While making a pilgrimage once more to Hester’s ruined fortress at Joun, I revisted a friend I’d made on my earlier research trips, the Abbot of the nearby Melkite Monastery of Deir-el-Moukhalles. Over Arabic coffee and cakes, Father Sleiman revealed that he had personally been unable to bear the idea that such an important and illustrious personage as Hester – or Ul Uzza, Star of the Morning as she was called by the Arabs – should merely be scattered to the four winds. After the British delegates to her final funeral had departed, he sent his monks to gather up her remains. At the monastery, he told us, they revered and esteemed her for what she had done, all those years ago, as protectress of the local population and refugees when the Ottomans invaded in the 1830’s when she turned her fortress into a makeshift hospital and refuge. They gave her their highest mark of respect, to rest alongside their most honoured lineage of Bishops and Saints. Today they bless her week in the Melkite liturgy and bring out her remains for special occasions.
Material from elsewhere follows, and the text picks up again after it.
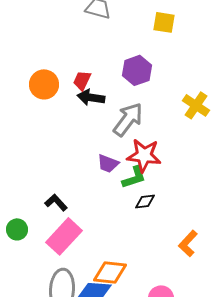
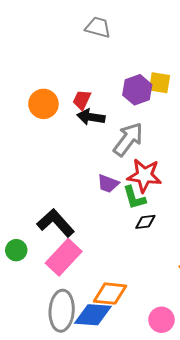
yellow square: (164, 22) -> (159, 83), moved
green L-shape: (134, 177) -> (134, 198), turned 92
black L-shape: (56, 202) -> (56, 223), size x1.6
Would I like to see them. Or rather – gulp – her?

Father Sleiman and Hester's Ashes

Father Sleiman holding the ceremonial urn containing Lady Hester’s ashes

I like to think – indeed I would hazard to say, I believe – that Hester’s final wishes were to be buried with the body of the spy she loved, Vincent Yves Boutin, whose severed head and corpse she ordered to be given to her following his murder in 1815. If that were the case, then, as she intended in her will, Hester and her lost love were mingled for eternity.